Supplied data:

###

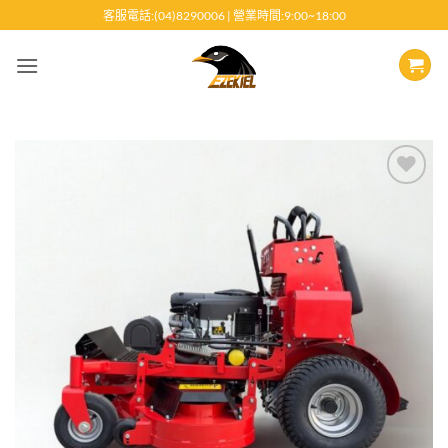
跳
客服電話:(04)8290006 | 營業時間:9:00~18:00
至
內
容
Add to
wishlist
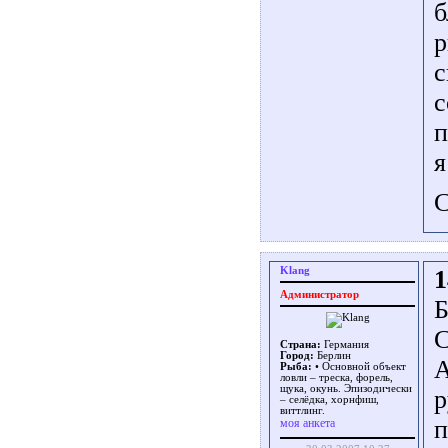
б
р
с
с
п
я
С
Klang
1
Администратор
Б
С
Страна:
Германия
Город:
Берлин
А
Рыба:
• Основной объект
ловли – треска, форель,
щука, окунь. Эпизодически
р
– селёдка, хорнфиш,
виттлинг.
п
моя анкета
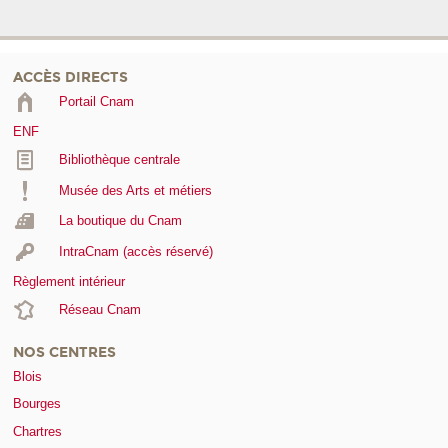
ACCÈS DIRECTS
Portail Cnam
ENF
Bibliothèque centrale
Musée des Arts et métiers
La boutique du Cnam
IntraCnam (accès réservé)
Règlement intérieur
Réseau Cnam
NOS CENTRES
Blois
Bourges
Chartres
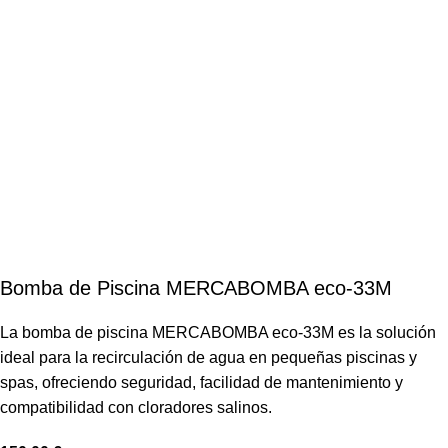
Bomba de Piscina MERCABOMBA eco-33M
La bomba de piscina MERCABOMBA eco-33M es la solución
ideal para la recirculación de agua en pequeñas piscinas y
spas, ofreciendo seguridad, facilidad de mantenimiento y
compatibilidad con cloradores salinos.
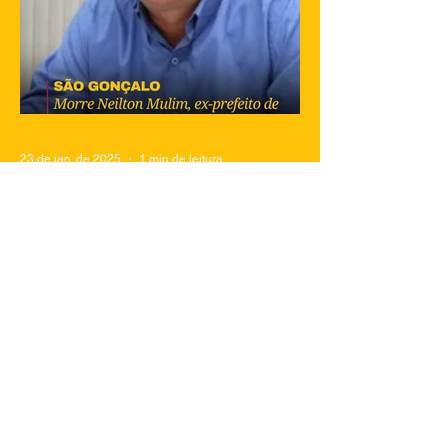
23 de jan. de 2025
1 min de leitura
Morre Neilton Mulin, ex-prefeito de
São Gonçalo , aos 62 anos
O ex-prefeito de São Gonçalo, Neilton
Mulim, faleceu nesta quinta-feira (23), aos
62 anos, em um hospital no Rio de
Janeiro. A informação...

###

What to work on: Search the material above for the word "Neilton", and return each line that holds it.

Answer to this problem:
Morre Neilton Mulin, ex-prefeito de
O ex-prefeito de São Gonçalo, Neilton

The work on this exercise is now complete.